§ **What the task asks**: Retype exactly, and only, the lines from the one that contains "特養を主体とする社会福祉法人の公益事業の一貫として、「住宅" through the final line of the entries.

§ **Data to process**:

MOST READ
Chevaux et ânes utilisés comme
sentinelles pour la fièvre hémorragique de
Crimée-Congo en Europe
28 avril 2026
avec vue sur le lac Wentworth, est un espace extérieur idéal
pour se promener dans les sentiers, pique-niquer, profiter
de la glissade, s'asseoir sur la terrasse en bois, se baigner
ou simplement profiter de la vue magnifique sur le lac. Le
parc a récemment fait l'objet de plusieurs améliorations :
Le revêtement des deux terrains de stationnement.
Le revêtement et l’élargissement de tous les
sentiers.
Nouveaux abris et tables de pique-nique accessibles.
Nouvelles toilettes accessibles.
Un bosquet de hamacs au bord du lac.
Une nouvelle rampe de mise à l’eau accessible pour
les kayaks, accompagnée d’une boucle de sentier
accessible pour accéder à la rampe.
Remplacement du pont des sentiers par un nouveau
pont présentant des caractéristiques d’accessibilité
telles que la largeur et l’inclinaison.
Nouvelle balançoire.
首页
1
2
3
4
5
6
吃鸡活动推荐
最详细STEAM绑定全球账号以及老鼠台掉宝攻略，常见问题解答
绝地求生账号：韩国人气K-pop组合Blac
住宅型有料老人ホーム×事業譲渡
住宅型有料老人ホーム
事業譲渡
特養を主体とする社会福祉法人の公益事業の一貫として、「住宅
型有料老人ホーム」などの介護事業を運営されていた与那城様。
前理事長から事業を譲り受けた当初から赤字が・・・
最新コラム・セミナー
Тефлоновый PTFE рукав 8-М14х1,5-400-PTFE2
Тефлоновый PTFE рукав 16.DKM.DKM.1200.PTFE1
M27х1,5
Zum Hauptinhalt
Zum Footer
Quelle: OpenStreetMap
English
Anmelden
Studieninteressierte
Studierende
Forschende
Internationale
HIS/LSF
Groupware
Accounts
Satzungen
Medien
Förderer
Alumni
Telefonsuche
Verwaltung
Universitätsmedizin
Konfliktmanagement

§ **Solution for this task**:
特養を主体とする社会福祉法人の公益事業の一貫として、「住宅
型有料老人ホーム」などの介護事業を運営されていた与那城様。
前理事長から事業を譲り受けた当初から赤字が・・・
最新コラム・セミナー
Тефлоновый PTFE рукав 8-М14х1,5-400-PTFE2
Тефлоновый PTFE рукав 16.DKM.DKM.1200.PTFE1
M27х1,5
Zum Hauptinhalt
Zum Footer
Quelle: OpenStreetMap
English
Anmelden
Studieninteressierte
Studierende
Forschende
Internationale
HIS/LSF
Groupware
Accounts
Satzungen
Medien
Förderer
Alumni
Telefonsuche
Verwaltung
Universitätsmedizin
Konfliktmanagement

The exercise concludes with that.